Les séjours en Angleterre de Géricault trouvent un prolongement quelques années plus tard dans la vie de l’un de ses plus proches amis, Eugène Delacroix. Ce dernier, profondément marqué par le talent, la vie et le décès soudain de son ami, décida en 1825 de partir sur ses traces. Il pousse l’imitation au point de se rendre lui aussi chez Elmore où il reçoit à son tour des leçons d’équitation. Ce fut aussi l’occasion pour le peintre de pouvoir admirer les œuvres exécutées par Géricault chez le célèbre marchand de chevaux. De cela résulte notamment une très belle aquarelle conservée aux Beaux-arts de Paris figurant à son tour une femme montant en amazone dans la campagne anglaise, preuve de l’influence immédiate des séjours anglais de Géricault.
De gauche à droite :
Eugène Delacroix, Femme montant en amazone, 1825, Paris, École nationale supérieure des beaux-arts.
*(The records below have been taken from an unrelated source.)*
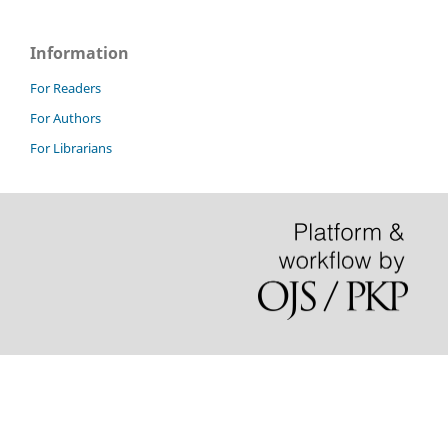
Information
For Readers
For Authors
For Librarians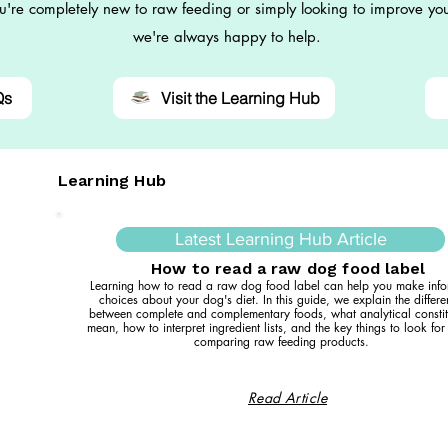
're completely new to raw feeding or simply looking to improve you
we're always happy to help.
Qs
Visit the Learning Hub
Learning Hub
Latest Learning Hub Article
How to read a raw dog food label
Learning how to read a raw dog food label can help you make inf
choices about your dog's diet. In this guide, we explain the differ
between complete and complementary foods, what analytical constit
mean, how to interpret ingredient lists, and the key things to look fo
comparing raw feeding products.
Read Article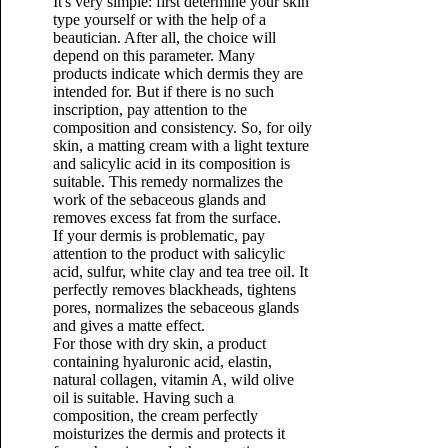
It's very simple: first determine your skin
type yourself or with the help of a
beautician. After all, the choice will
depend on this parameter. Many
products indicate which dermis they are
intended for. But if there is no such
inscription, pay attention to the
composition and consistency. So, for oily
skin, a matting cream with a light texture
and salicylic acid in its composition is
suitable. This remedy normalizes the
work of the sebaceous glands and
removes excess fat from the surface.
If your dermis is problematic, pay
attention to the product with salicylic
acid, sulfur, white clay and tea tree oil. It
perfectly removes blackheads, tightens
pores, normalizes the sebaceous glands
and gives a matte effect.
For those with dry skin, a product
containing hyaluronic acid, elastin,
natural collagen, vitamin A, wild olive
oil is suitable. Having such a
composition, the cream perfectly
moisturizes the dermis and protects it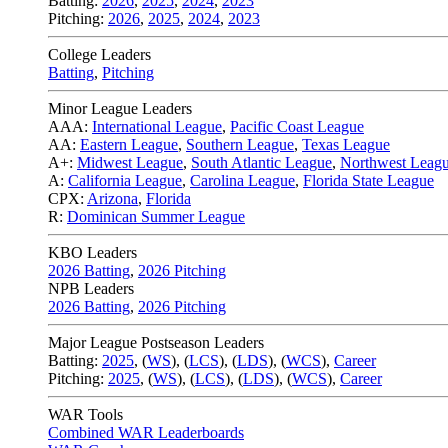
Batting:
2026
,
2025
,
2024
,
2023
Pitching:
2026
,
2025
,
2024
,
2023
College Leaders
Batting
,
Pitching
Minor League Leaders
AAA:
International League
,
Pacific Coast League
AA:
Eastern League
,
Southern League
,
Texas League
A+:
Midwest League
,
South Atlantic League
,
Northwest Leag
A:
California League
,
Carolina League
,
Florida State League
CPX:
Arizona
,
Florida
R:
Dominican Summer League
KBO Leaders
2026 Batting
,
2026 Pitching
NPB Leaders
2026 Batting
,
2026 Pitching
Major League Postseason Leaders
Batting:
2025
,
(
WS
)
,
(
LCS
)
,
(
LDS
), (
WCS
)
,
Career
Pitching:
2025
,
(
WS
)
,
(
LCS
)
,
(
LDS
)
,
(
WCS
)
,
Career
WAR Tools
Combined WAR Leaderboards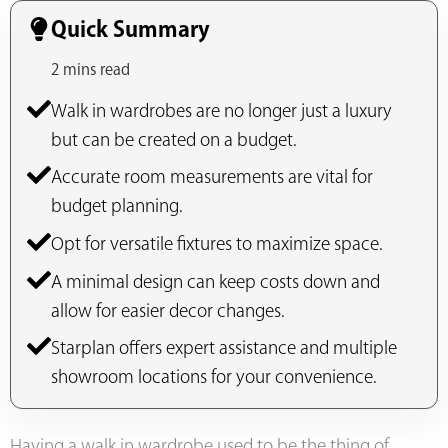
Quick Summary
2 mins read
Walk in wardrobes are no longer just a luxury
but can be created on a budget.
Accurate room measurements are vital for
budget planning.
Opt for versatile fixtures to maximize space.
A minimal design can keep costs down and
allow for easier decor changes.
Starplan offers expert assistance and multiple
showroom locations for your convenience.
Having a walk in wardrobe used to be the thing of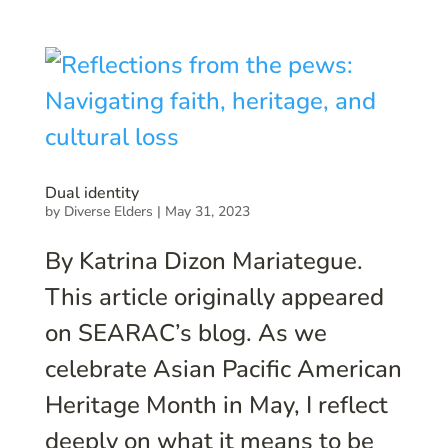
Dual identity
by
Diverse Elders
|
May 31, 2023
By Katrina Dizon Mariategue.
This article originally appeared
on SEARAC’s blog. As we
celebrate Asian Pacific American
Heritage Month in May, I reflect
deeply on what it means to be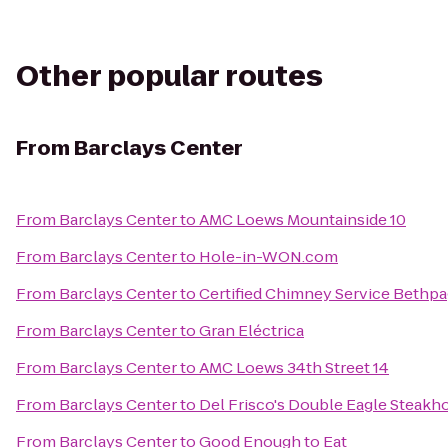
Other popular routes
From
Barclays Center
From
Barclays Center
to
AMC Loews Mountainside 10
From
Barclays Center
to
Hole-in-WON.com
From
Barclays Center
to
Certified Chimney Service Bethp
From
Barclays Center
to
Gran Eléctrica
From
Barclays Center
to
AMC Loews 34th Street 14
From
Barclays Center
to
Del Frisco's Double Eagle Steakh
From
Barclays Center
to
Good Enough to Eat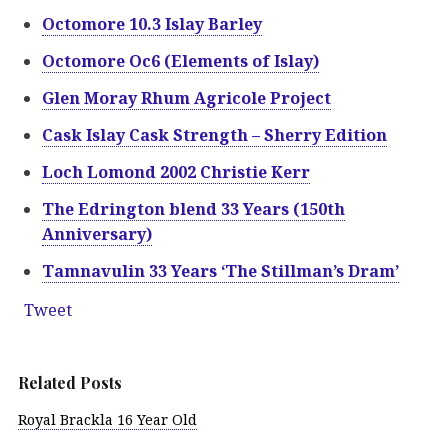
Octomore 10.3 Islay Barley
Octomore Oc6 (Elements of Islay)
Glen Moray Rhum Agricole Project
Cask Islay Cask Strength – Sherry Edition
Loch Lomond 2002 Christie Kerr
The Edrington blend 33 Years (150th
Anniversary)
Tamnavulin 33 Years ‘The Stillman’s Dram’
Tweet
Related Posts
Royal Brackla 16 Year Old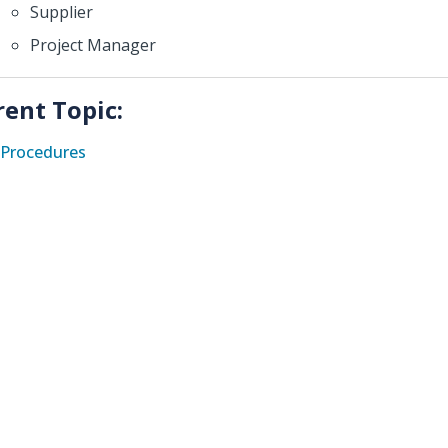
Supplier
Project Manager
rent Topic:
Procedures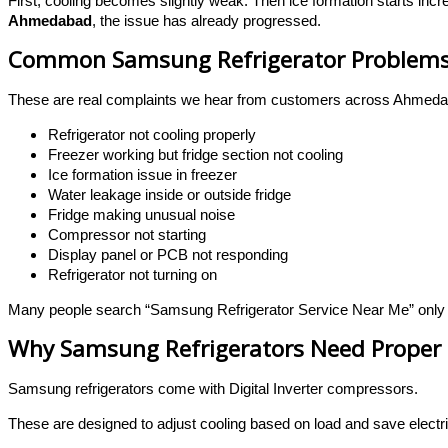
First, cooling becomes slightly weak. Then ice formation starts incre
Ahmedabad
, the issue has already progressed.
Common Samsung Refrigerator Problems
These are real complaints we hear from customers across Ahmeda
Refrigerator not cooling properly
Freezer working but fridge section not cooling
Ice formation issue in freezer
Water leakage inside or outside fridge
Fridge making unusual noise
Compressor not starting
Display panel or PCB not responding
Refrigerator not turning on
Many people search “Samsung Refrigerator Service Near Me” only aft
Why Samsung Refrigerators Need Proper 
Samsung refrigerators come with Digital Inverter compressors.
These are designed to adjust cooling based on load and save electri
Théodore Géricault, Femme montant en amazone, vers 1820-1821, Rotterdam, Boijmans van Beuningen.
Bibliographie :
Brugerolles, Emmanuelle. Le dessin romantique : de Géricault à Victor Hugo : [exposition, Paris, École nationale supérieure des beaux-arts, Cabinet des dessins Jean Bonna, de mars à juin 2021]. Paris: Beaux-arts de Paris éditions Ministère de la Culture, 2021.
Bocher, Nathalie. Charlet : aux origines de la légende napoléonienne : 1792-1845 : [exposition, la Roche-sur-Yon, Musée municipal, 10 octobre 2008 - 17 janvier 2009 ; Boulogne-Billancourt, Bibliothèque Paul Marmottan, 5 mars-27 juin 2009]. Paris Boulogne-Billancourt La Roche-sur-Yon: B. Giovanangeli Bibliothèque Paul-Marmottan Musée municipal, 2008.
Brugerolles Emmanuelle et al. Géricault : dessins & estampes des collections de l’École des beaux-arts : [exposition, Paris], école nationale supérieure des beaux-arts, 25 novembre 1997 - 25 janvier 1998 ; Cambridge, Fitzwilliam museum, 26 mars 1998 - 24 mai 1998. Paris: École nationale supérieure des beaux-arts, 1997.
Michel, Régis. Géricault : [exposition], Paris, Galeries nationales du Grand Palais, 10 octobre 1991 - 6 janvier 1992. Paris: Réunion des musées nationaux, 1991.